House Appropriations Chairman Bill Adolph, R-165, Springfield, who chairs the state student loan agency is concerned about the severity of cuts to higher education, said spokesman Mike Stoll.
Qualms about higher ed cuts puts a target as far as GOP leaders are concerned on the Department of Public Welfare. The agency receives a 7 percent increase under Corbett's budget, reflecting several factors such as the end of stimulus funds, a state reimbursement payment to Washington to cover Medicare costs for senior citizens and increased medical assistance costs due to growing caseloads.
"I'm convinced there are savings available in the Department of Public Welfare," said Pileggi. House GOP lawmakers contributed to this push by unveiling a package of eight bills this week to require photo IDs to receive welfare benefits, more cross-checking of applicants for welfare benefits and preventing applicants from shopping for benefits by moving to other counties as a way to create savings by reducing fraud.
But questions exist about whether enactment of the House package would actually translate into the savings at DPW needed to erase all or part of the higher ed cuts in the 2011-12 budget.
The scrutiny of DPW got tougher following several audits by state Auditor General Jack Wagner, a Democrat, that took a critical look at DPW's handling of a cash-assistance program, medical assistance and heating aid for low-income households.
In one example, Wagner said his auditors found an average 10 percent rate of error in the handling of medical assistance cases at 90 DPW county assistance offices. That could involve up to $450 million in unnecessary costs if fixes aren't made, he added.
But Wagner warned that just cutting DPW spending alone won't yield savings. It requires tandem action by agency officials to make the necessary administrative changes to run programs more efficiently and avoid cases involving error or fraud.

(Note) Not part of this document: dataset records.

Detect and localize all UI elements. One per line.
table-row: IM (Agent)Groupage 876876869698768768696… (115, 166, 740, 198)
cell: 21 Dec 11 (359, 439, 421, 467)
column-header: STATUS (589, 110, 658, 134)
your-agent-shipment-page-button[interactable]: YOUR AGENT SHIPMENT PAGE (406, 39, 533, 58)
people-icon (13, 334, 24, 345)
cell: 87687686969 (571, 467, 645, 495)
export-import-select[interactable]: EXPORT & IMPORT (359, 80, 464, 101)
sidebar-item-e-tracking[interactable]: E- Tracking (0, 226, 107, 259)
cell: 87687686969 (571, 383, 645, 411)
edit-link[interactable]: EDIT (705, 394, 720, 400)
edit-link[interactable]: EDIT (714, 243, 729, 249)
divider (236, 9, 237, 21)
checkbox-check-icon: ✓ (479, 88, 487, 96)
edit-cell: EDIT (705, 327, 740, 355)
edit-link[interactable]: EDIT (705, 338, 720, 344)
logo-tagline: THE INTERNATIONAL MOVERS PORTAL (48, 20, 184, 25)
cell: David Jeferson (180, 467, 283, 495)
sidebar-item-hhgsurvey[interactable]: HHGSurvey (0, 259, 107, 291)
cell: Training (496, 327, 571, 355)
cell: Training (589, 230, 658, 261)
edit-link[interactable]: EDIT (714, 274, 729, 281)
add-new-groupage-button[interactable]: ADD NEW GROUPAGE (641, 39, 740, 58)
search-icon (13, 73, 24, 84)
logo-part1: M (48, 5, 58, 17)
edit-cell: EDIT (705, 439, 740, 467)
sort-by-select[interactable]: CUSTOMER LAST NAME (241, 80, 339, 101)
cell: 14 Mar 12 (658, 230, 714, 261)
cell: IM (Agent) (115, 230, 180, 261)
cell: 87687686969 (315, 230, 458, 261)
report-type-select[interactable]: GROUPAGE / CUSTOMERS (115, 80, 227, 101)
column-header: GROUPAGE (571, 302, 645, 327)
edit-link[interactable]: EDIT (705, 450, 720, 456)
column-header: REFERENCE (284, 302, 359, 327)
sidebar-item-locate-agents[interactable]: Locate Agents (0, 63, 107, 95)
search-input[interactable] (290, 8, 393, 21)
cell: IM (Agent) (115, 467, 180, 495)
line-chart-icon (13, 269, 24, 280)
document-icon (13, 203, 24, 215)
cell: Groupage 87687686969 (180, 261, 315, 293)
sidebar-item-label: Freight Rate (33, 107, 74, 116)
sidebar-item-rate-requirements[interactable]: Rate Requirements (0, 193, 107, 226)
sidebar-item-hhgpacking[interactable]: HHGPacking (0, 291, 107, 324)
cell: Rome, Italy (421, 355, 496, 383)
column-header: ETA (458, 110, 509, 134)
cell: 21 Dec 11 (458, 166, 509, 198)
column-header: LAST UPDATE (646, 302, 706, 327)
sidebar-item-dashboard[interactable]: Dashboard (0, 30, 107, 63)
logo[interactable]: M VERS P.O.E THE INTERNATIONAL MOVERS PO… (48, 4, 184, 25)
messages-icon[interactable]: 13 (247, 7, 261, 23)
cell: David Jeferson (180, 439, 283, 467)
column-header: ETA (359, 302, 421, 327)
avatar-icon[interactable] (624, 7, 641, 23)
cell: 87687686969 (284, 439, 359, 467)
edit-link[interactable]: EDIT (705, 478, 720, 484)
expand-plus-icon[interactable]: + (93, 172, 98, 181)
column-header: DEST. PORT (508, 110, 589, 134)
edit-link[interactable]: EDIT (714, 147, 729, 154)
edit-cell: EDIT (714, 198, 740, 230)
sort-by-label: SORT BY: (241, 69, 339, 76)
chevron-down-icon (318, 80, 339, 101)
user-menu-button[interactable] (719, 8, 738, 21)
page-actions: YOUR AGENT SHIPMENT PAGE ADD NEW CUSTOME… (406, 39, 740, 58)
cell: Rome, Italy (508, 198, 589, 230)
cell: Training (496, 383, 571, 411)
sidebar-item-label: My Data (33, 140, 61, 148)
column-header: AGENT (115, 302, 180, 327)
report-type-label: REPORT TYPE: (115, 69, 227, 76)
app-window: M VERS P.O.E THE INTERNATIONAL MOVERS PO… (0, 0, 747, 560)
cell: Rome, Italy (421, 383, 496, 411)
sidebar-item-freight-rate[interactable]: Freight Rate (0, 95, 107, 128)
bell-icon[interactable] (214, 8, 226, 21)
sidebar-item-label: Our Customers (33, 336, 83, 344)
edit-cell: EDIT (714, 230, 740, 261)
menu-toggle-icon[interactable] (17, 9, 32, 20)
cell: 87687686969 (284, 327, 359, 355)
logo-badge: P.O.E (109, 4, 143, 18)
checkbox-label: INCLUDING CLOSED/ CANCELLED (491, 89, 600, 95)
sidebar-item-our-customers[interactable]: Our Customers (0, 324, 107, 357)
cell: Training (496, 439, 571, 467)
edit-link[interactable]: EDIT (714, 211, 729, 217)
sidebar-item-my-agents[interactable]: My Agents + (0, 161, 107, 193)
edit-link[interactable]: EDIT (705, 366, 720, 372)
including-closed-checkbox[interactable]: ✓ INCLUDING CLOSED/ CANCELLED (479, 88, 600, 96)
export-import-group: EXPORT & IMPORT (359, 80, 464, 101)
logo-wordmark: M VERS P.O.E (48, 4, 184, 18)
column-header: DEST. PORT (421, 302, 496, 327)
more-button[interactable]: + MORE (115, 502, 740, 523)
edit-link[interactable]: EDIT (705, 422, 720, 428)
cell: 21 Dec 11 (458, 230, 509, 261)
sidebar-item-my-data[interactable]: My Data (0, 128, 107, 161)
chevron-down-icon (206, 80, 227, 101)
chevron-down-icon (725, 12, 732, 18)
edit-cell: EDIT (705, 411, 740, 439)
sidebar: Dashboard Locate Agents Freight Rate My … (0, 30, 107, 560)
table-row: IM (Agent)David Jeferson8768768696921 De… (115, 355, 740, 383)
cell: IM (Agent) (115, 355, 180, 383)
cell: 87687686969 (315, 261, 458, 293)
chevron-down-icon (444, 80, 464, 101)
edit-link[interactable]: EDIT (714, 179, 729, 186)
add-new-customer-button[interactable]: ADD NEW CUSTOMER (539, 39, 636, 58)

He said the Corbett administration could probably get a handle on DPW programs by this fall.
"They should be able to determine in a five-to-six month period the appropriate administrative changes to be made to reduce the cost and not harm recipients," said Wagner.
It's difficult to get a fix on anticipated DPW cost savings because some of the Wagner audit findings are outdated and DPW has already made changes in response to some findings, said Sharon Ward, executive director of the Pennsylvania Budget and Policy Center, a think tank which advocates generating more state revenue from a severance tax and closing business tax loopholes to deal with fiscal problems.
Lawmakers can address DPW management issues better by providing money to fill vacant positions at county assistance offices, she added. This would help those offices deal better with a recession-spawned jump in individuals applying for medical assistance and food stamps.